The actual size of images on web-pages varies a great deal. Some are very small. The image on the left is only 15x10 pixels and uses 308 bytes of memory, whereas the image on the right is 75x50 pixels and uses 2,215 bytes of memory.

Viewing Images on Mobile/Cell Phones

It is possible to view web pages on WAP phones. But, the images have to be quite small for four reasons:

  • The WAP connection may limit the size of images sent to a mobile/cell phone.
  • The mobile/cell phone may have an internal limit of the size of image it can display.
  • The download time for web access (in the UK and probably other countries) is slow. It is around 9,600bps which is slower than most dial-up modems!
  • The viewing area on a mobile/cell phone is small so there is no point sending an image at a greater resolution than can be viewed.

Mobile/Cell Phone Images

These images are generally small enough not to require resizing. The Motorola PEBL mobile phone takes photographs at a resolution of 640x480 pixels (about 0.3 MegaPixels) and to store such a photograph on the mobile phone takes around 50kBytes of phone memory. See a photograph taken with the camera in the Motorola PEBL mobile/cell phone.

Digital Camera Images

In the early days of digital cameras, the images were no bigger than 640x480 pixels - 0.3 MegaPixels. By 2001 it was not expensive to buy a digital camera that had a resolution of 1024x768 pixels - 0.8 MegaPixels. By 2003 a typical maximum resolution was 1280x960 pixels - 1.2 MegaPixels and by 2007 a resolution of 2848x2136 pixels (6.1 MegaPixels) was common.

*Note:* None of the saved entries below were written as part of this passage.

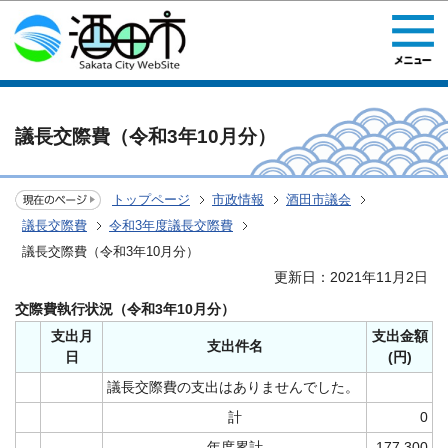
このページの本文へ移動
議長交際費（令和3年10月分）
トップページ
市政情報
酒田市議会
議長交際費
令和3年度議長交際費
議長交際費（令和3年10月分）
更新日：2021年11月2日
交際費執行状況（令和3年10月分）
支出月
支出金額
支出件名
日
(円)
議長交際費の支出はありませんでした。
計
0
年度累計
177,300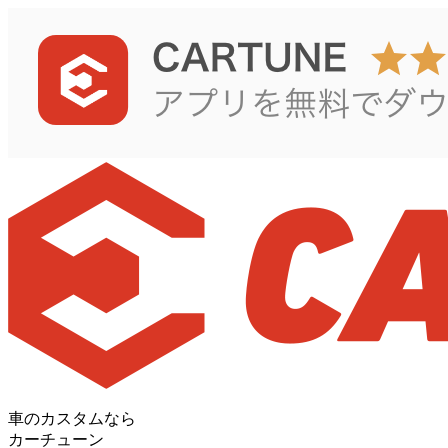
車のカスタムなら
カーチューン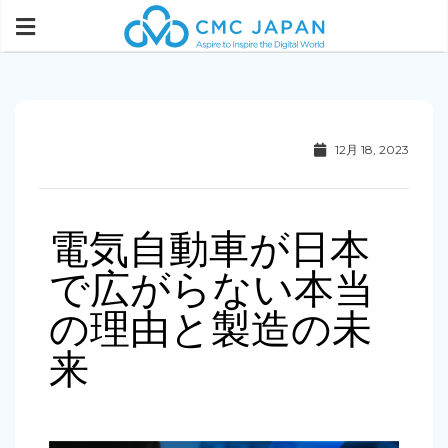
12月 18, 2023
電気自動車が日本
で広がらない本当
の理由と製造の未
来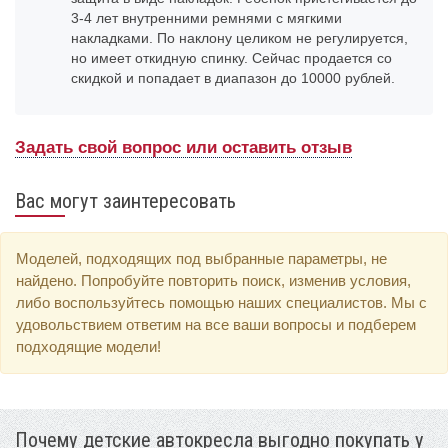
3-4 лет внутренними ремнями с мягкими
накладками. По наклону целиком не регулируется,
но имеет откидную спинку. Сейчас продается со
скидкой и попадает в диапазон до 10000 рублей.
Задать свой вопрос или оставить отзыв
Вас могут заинтересовать
Моделей, подходящих под выбранные параметры, не
найдено. Попробуйте повторить поиск, изменив условия,
либо воспользуйтесь помощью наших специалистов. Мы с
удовольствием ответим на все ваши вопросы и подберем
подходящие модели!
Почему детские автокресла выгодно покупать у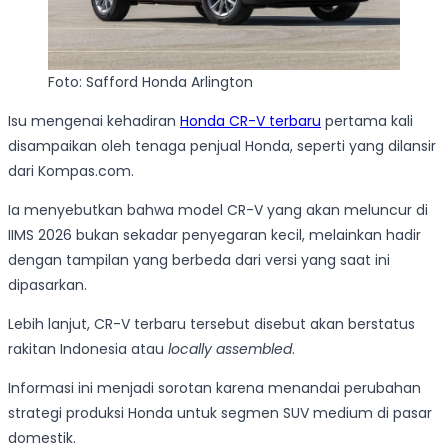
Foto: Safford Honda Arlington
Isu mengenai kehadiran
Honda CR-V terbaru
pertama kali
disampaikan oleh tenaga penjual Honda, seperti yang dilansir
dari Kompas.com.
Ia menyebutkan bahwa model CR-V yang akan meluncur di
IIMS 2026 bukan sekadar penyegaran kecil, melainkan hadir
dengan tampilan yang berbeda dari versi yang saat ini
dipasarkan.
Lebih lanjut, CR-V terbaru tersebut disebut akan berstatus
rakitan Indonesia atau
locally assembled
.
Informasi ini menjadi sorotan karena menandai perubahan
strategi produksi Honda untuk segmen SUV medium di pasar
domestik.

The good news if that the cameras store their images as JPEG files and JPEG will compress an image before it is stored. As a rough guide, JPEG compression will reduce an image by around 50% and still maintain quality. It may even compress some digital images by 75% and still maintain quality. That is, a digital photograph taken on a 6 MegaPixel digital camera may only require about 1-2 Mbytes of memory when it is stored.

However, images which are over 1 Mbytes may still be too big for web-pages, mobile/cell phones or to e-mail. By resizing them to the resolution necessary for the recipient, the image may be reduced by over 90%!